Entries taken from a collection -
▼
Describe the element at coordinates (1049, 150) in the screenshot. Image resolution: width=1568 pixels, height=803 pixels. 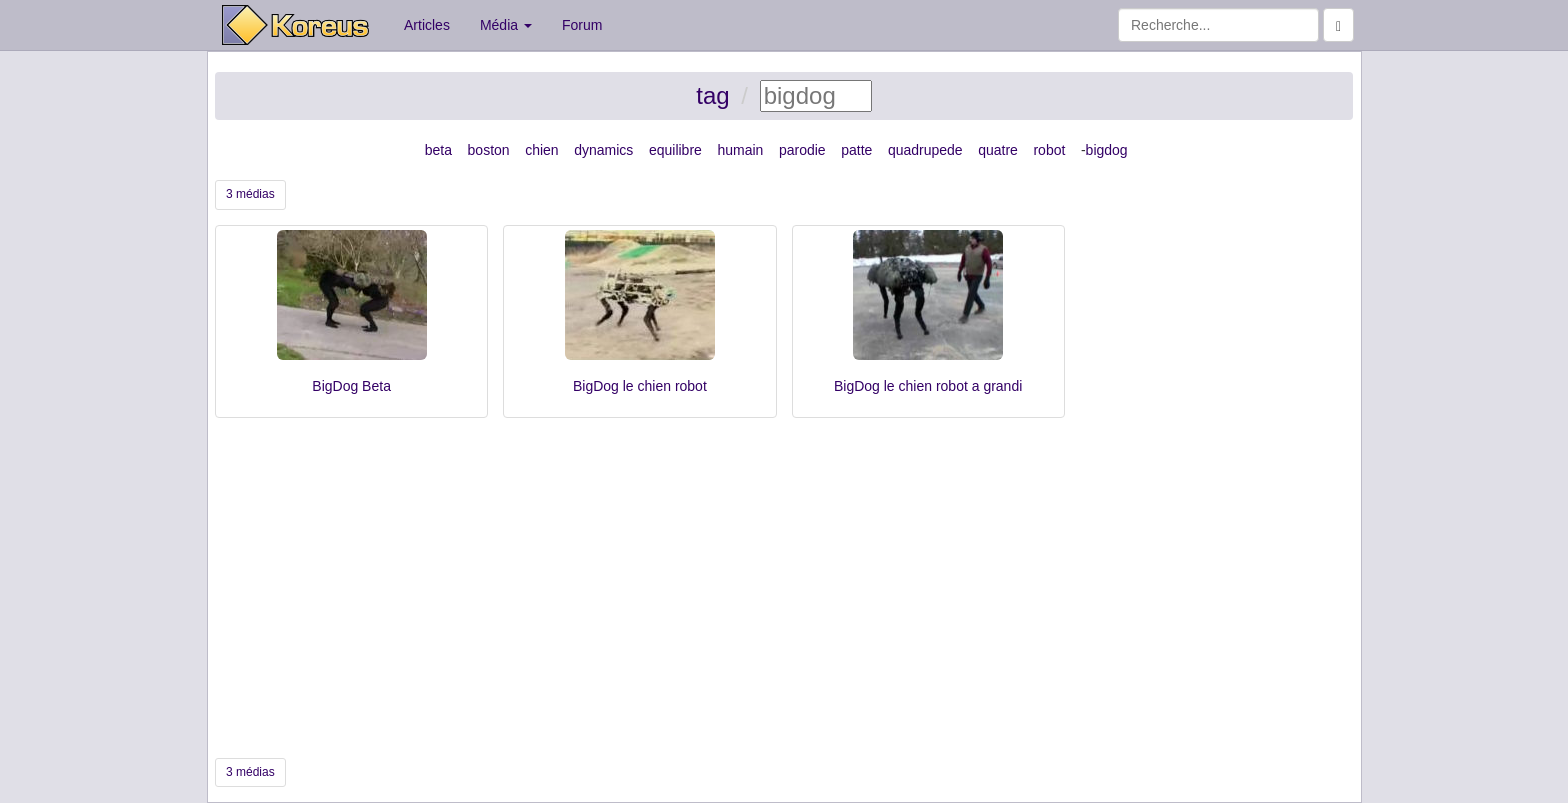
I see `robot` at that location.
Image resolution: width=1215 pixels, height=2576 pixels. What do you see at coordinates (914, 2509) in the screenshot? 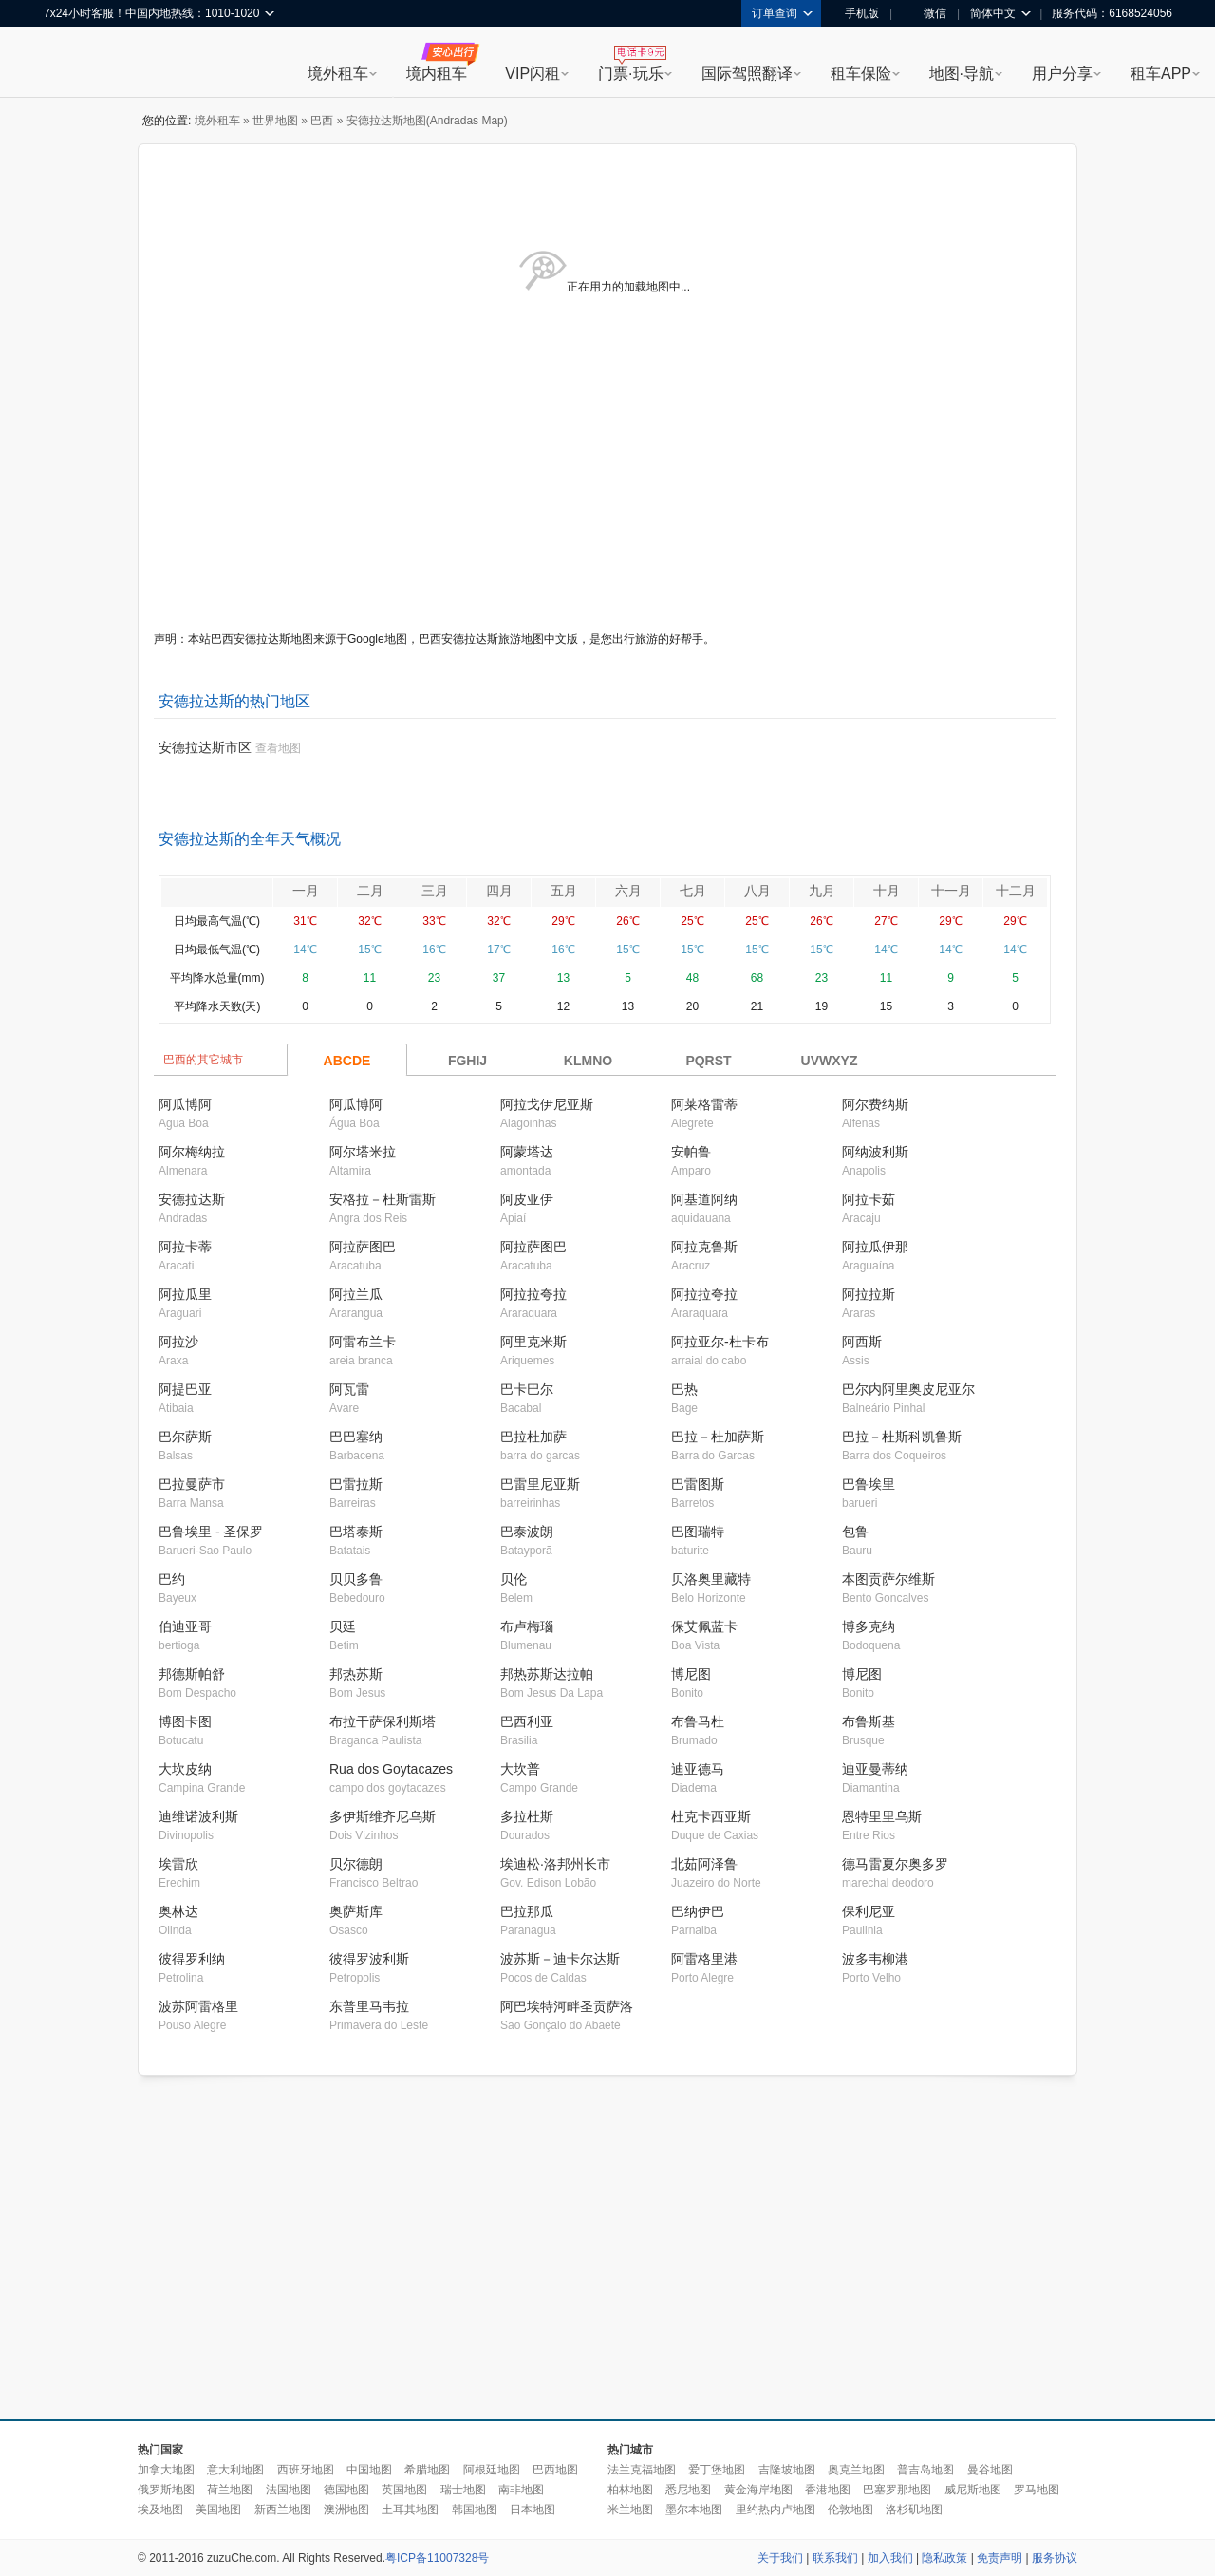
I see `洛杉矶地图` at bounding box center [914, 2509].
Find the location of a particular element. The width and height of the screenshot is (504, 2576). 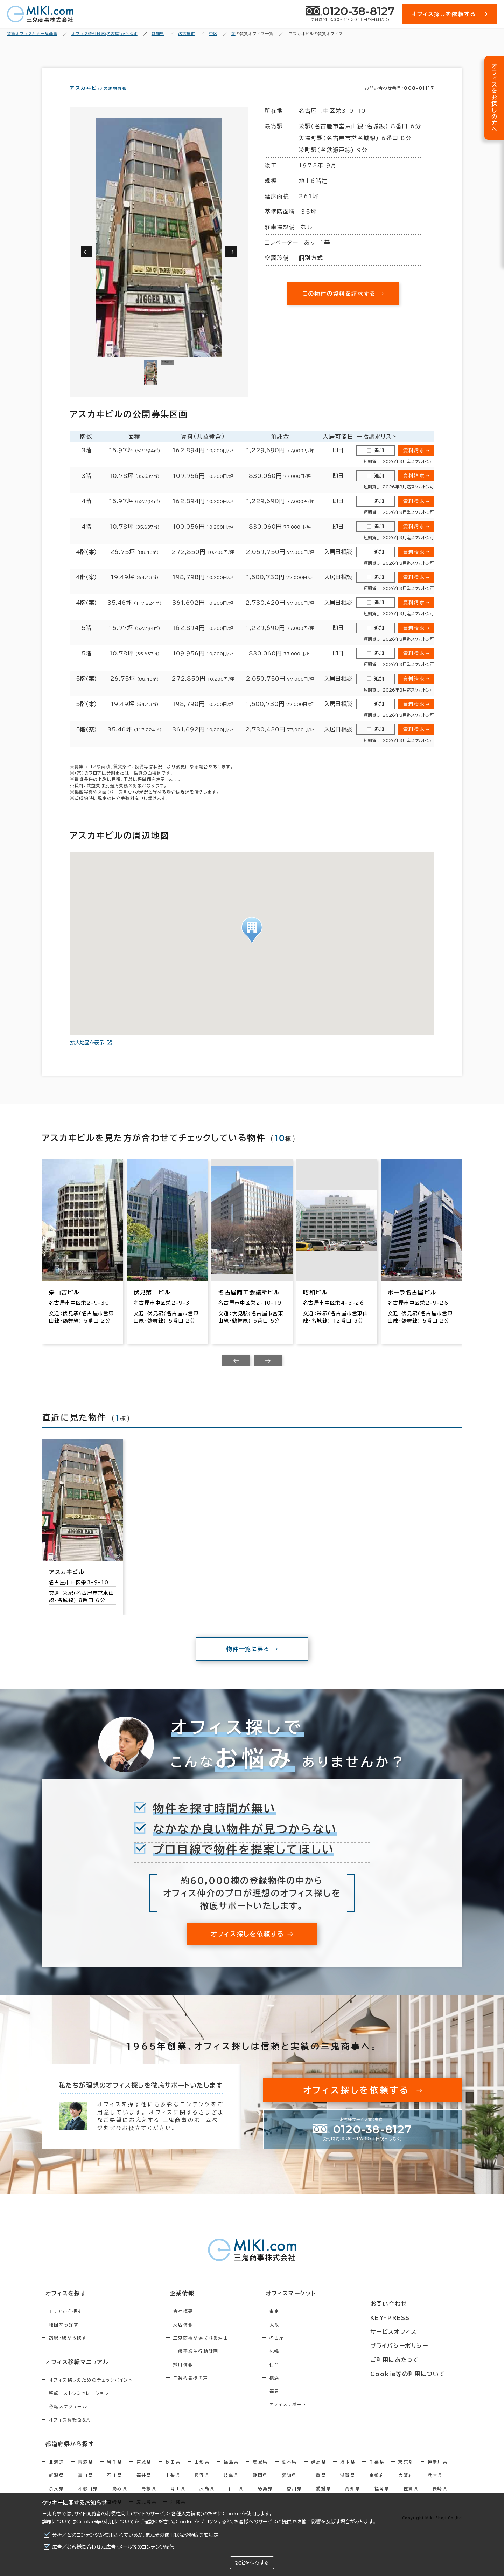

岐阜県 is located at coordinates (231, 2486).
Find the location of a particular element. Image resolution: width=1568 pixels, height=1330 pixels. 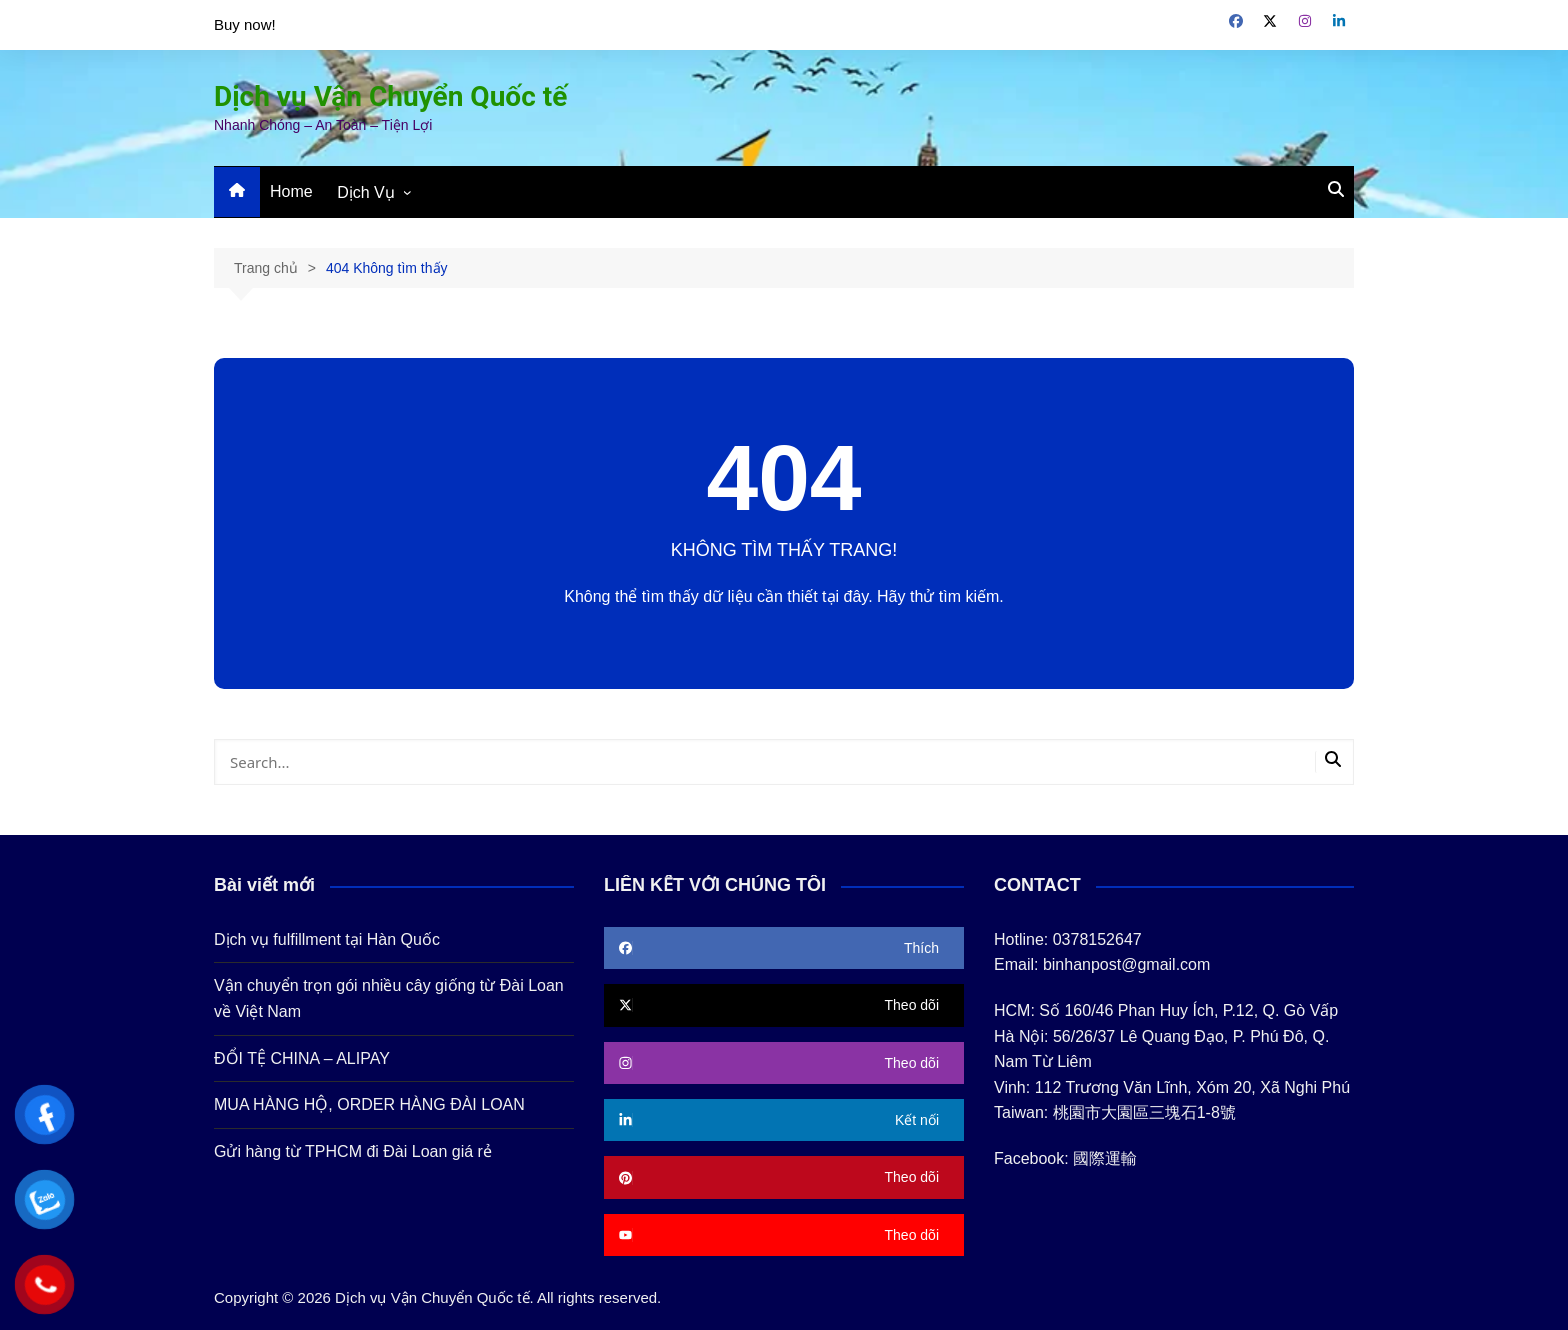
▲
Problem statement - What is needed is an exact repetition of every entry, without the pictures.

Final answer -
Describe the element at coordinates (1049, 150) in the screenshot. Image resolution: width=1568 pixels, height=803 pixels. 
I see `robot` at that location.
Image resolution: width=1215 pixels, height=2576 pixels. What do you see at coordinates (914, 2509) in the screenshot? 
I see `洛杉矶地图` at bounding box center [914, 2509].
Find the location of a particular element. The width and height of the screenshot is (504, 2576). 

岐阜県 is located at coordinates (231, 2486).
Find the location of a particular element. Image resolution: width=1568 pixels, height=1330 pixels. 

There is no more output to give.